0438: Characterization of Interstitial Lung Disease in the Presence of Antineutrophil Cytoplasmic Antibodies

Khai-Tuan Andrew Bui¹, Rachel Richard², Ariane Drouin³, Nader Toban¹, Marianne Levesque⁴, Rosalie-Selene Meunier⁵, Carolyn Ross⁶ and Jean-Paul Makhzoum³, ¹Department of Medicine, Hopital du Sacre-Coeur de Montreal, University of Montreal, Montréal, QC, Canada, ²Department of Medicine, Hopital du Sacre-Coeur de Montreal, University of Montreal, Laval, QC, Canada, ³Vasculitis Clinic, Canadian Network for Research on Vasculitides (CanVasc), Department of Medicine, Hopital du Sacre-Coeur de Montreal, University of Montreal, Montréal, QC, Canada, ⁴Division of Respirology, Department of Medicine, Hopital du Sacre-Coeur de Montreal, University of Montreal, Montréal, QC, Canada, ⁵Hopital Sacre-Coeur, Universite de Montreal, Montréal, QC, Canada, ⁶University of Montreal, Montréal, QC, Canada

Background/Purpose: Various pulmonary manifestations may occur in patients with antineutrophil cytoplasmic antibody (ANCA)-associated vasculitis (AAV).

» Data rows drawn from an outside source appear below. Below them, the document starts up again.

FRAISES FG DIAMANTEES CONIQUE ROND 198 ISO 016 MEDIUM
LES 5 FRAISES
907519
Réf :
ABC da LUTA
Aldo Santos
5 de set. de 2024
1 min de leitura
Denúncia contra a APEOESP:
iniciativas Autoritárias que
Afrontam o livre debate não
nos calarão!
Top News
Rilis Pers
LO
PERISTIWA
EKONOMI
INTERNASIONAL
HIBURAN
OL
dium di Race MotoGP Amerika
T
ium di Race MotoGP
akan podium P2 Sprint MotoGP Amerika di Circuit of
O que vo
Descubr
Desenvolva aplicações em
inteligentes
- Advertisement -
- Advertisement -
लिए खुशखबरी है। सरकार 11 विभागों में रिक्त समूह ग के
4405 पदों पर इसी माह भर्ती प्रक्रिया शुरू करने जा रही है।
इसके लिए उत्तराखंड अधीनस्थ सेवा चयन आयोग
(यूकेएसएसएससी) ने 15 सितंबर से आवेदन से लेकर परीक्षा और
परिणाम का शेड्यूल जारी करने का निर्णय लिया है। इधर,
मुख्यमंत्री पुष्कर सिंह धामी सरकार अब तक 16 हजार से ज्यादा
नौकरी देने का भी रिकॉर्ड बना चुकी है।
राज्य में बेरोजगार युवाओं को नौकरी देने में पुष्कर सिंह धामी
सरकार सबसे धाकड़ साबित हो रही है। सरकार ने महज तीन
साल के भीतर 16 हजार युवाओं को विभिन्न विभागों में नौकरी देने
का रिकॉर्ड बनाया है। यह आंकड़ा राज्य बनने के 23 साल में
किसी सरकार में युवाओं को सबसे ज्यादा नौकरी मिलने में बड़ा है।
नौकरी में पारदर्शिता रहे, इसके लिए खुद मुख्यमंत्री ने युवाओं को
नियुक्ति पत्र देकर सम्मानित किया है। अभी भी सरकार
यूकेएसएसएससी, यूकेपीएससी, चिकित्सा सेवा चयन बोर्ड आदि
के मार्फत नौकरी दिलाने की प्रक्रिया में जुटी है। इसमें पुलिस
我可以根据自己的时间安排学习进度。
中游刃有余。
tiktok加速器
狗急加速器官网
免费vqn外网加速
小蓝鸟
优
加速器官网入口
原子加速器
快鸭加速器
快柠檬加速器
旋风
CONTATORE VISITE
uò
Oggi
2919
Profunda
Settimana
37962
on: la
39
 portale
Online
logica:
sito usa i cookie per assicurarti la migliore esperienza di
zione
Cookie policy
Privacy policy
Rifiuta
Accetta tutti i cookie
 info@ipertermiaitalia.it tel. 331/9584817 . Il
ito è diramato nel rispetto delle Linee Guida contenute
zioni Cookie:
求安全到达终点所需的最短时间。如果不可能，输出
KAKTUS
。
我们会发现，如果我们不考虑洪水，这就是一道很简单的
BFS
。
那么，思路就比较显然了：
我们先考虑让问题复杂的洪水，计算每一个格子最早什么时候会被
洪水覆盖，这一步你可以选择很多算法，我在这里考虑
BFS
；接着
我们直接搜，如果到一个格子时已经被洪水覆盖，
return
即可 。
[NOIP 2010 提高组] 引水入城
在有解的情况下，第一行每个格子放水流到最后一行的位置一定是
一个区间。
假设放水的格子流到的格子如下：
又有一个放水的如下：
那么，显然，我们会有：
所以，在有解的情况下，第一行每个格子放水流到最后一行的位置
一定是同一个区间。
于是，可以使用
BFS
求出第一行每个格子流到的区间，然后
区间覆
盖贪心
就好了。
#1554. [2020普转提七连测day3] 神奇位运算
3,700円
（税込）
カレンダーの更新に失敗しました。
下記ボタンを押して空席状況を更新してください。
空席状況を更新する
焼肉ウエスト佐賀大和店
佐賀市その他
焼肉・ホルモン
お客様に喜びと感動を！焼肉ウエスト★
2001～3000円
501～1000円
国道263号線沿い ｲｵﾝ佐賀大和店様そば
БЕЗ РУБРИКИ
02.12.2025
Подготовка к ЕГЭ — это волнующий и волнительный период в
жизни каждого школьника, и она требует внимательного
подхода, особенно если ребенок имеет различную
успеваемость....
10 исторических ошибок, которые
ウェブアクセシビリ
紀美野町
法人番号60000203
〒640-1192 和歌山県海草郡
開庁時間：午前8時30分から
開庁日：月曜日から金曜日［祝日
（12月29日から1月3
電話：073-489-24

ANCA-related interstitial lung disease (ILD) has recently been described in patients with or without overt AAV. The significance and evolution of this association remains unclear and has been raising research efforts in the past years. This study aims to compare 1) characteristics, 2) clinical course and 3) treatments of patients with ILD and positive ANCA, to those without positive ANCA.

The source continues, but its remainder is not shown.